Campaign to stamp out polio in remaining hot spots has become ‘a horror story’, report warns

Fake reports circulating on social media claiming polio drops cause vomiting, fainting, sterility or even death have added to parents' fears - Insiya Syed 
Fake reports circulating on social media claiming polio drops cause vomiting, fainting, sterility or even death have added to parents' fears - Insiya Syed

The campaign to stamp out polio in its last haunts has become a “horror story” in the past year, a stark independent monitoring report has warned.

Public suspicion, political infighting, mismanagement and security problems have undermined eradication efforts in Pakistan and Afghanistan and made the final defeat of the crippling virus “considerably longer than it could have been”.

The warning from an independent monitoring board of five medical experts set up to check progress by the Global Polio Eradication Initiative (GPEI) came as £2bn more was pledged to beat poliovirus.

Donor governments and philanthropists gave the money for a campaign that has taken decades to reach what global health specialists say is now the “last mile”.

The funding announced at a meeting in Abu Dhabi included £800m from the Bill and Melinda Gates Foundation, £400m from the UK, £167m from the United States and £123m from Pakistan.

A three decade-long international campaign to eradicate the virus through vaccination has seen cases fall from around 350,000 cases in 1988 to just 33 in 2018. Afghanistan and Pakistan are the only two remaining countries harbouring cases of the wild poliovirus.

Yet the final steps to see off the virus have proven frustratingly difficult, with cases now rising again. Pakistan saw 12 cases in 2018, but has already seen 82 so far this year.

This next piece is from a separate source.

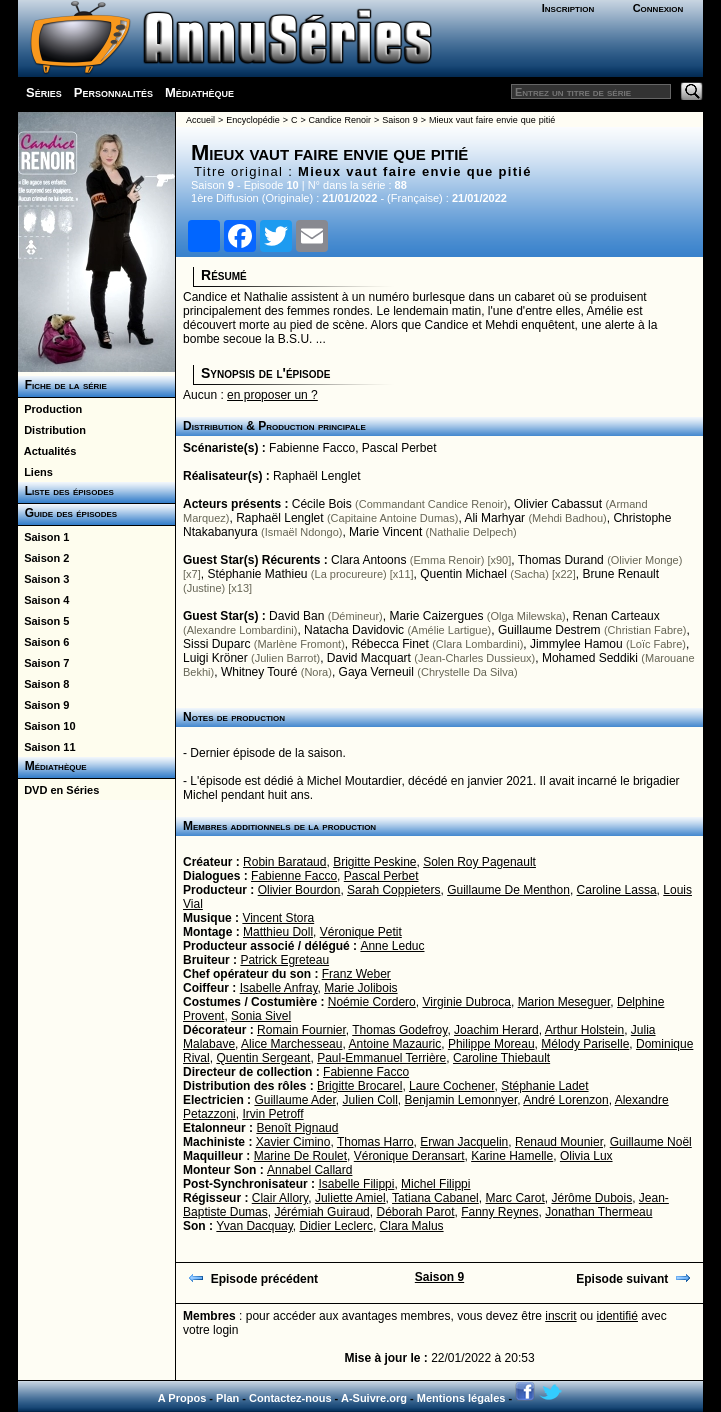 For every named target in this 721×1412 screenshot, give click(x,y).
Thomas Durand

The hike in cases and a growing pool of unvaccinated Afghan children vulnerable to the virus in now represent “a massive reversal of the trajectory to global polio eradication”.

“It is important to make clear that the resurgence of polio is not some sort of biological mystery,” a 64-page report by the monitoring body said.

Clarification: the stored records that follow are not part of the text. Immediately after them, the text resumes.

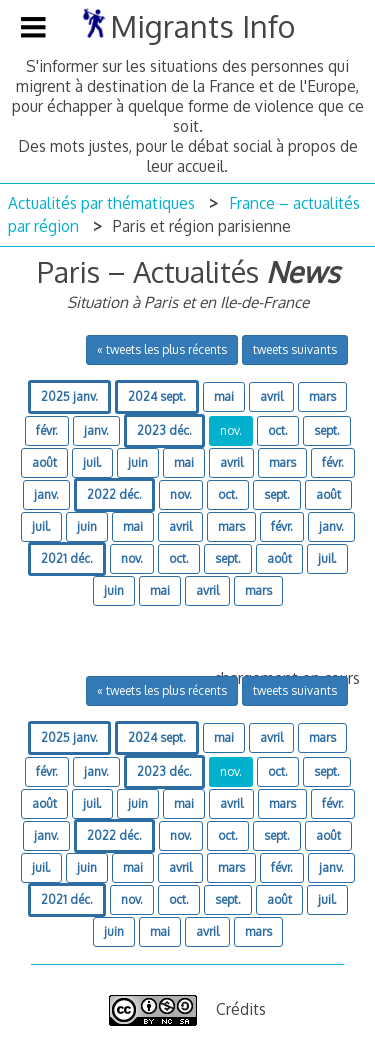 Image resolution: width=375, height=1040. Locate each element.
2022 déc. (114, 494)
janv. (96, 430)
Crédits (241, 1009)
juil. (92, 462)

“It should not have happened. It need not have happened. It is a source of public embarrassment for the GPEI and the two countries’ governments.

“It is no exaggeration to describe it as a crisis.”

The monitoring board led by Sir Liam Donaldson, a former Chief Medical Officer of England, said it still believed eradication was possible, but the events of the past year had set efforts back.

Dr Rana Muhammad Safdar, Pakistan's national coordinator on polio, admitted the report made grim reading.

He told the Telegraph he was attending a polio oversight board meeting in Abu Dhabi “with a plan to transform” Pakistan's efforts.

The World Health Organisation also admitted the blunt assessment was “probably very accurate”.

The monitoring body said that in Pakistan, the national polio programme had over estimated its success in recent years and underestimated the public suspicion and hostility surrounding the vaccination programme. It had also become riven by political infighting which had undermined the work.

Fake reports that polio drops cause vomiting, fainting, sterility or even death have been circulated on social media and added to parents' fears. The extent of the problem became clear in April when worried parents took 25,000 children to hospital in a single day in Peshawar, after fake reports circulated saying drops had poisoned schoolchildren.

The campaign has also become a bargaining chip for villages and neighbourhoods who used the threat of refusing to take part to try to exact concessions from local officials.

Sajid Hussain spokesman for the Ministry of Health in Islamabad said research for the monitoring report had been conducted six months ago and the programme had since been overhauled. “We have reviewed and revised whole strategy of the campaign to make Pakistan polio free and this project totally depoliticised.”

The world would see the difference “in the coming months,” he said.

“In many ways, the Pakistan programme is a nice analogy to the global effort,” said Christian Rosenbauer, a spokesman for the WHO.

“Twenty-five years ago, poliovirus paralysed more than 30,000 children across the entire country. This year, fewer than 100 cases were reported, primarily from a handful of districts. That is tremendous progress, by any objective measure. But not if you are trying to eradicate a virus. Not if you are trying to interrupt person-to-person transmission of this pathogen. There is virtually no room for error.”

A spokeswoman for the Department for International Development said the GPEI had cut polio cases by 99.9 per cent since 1988.

“There is, however, still more work to do. Conflict and insecurity make it extremely hard to reach children at risk of wild polio in Pakistan and Afghanistan, but UK aid is supporting the GPEI to adapt to meet these challenges.”

Meanwhile research has found that majority of ads spreading misinformation about vaccines on Facebook are funded by just two US anti-vaxx groups.

Researchers found that 54 percent of anti-vaccine ads were bought by The World Mercury Project, spearheaded by Robert F Kennedy Jr, and Stop Mandatory Vaccinations, led by David Cook.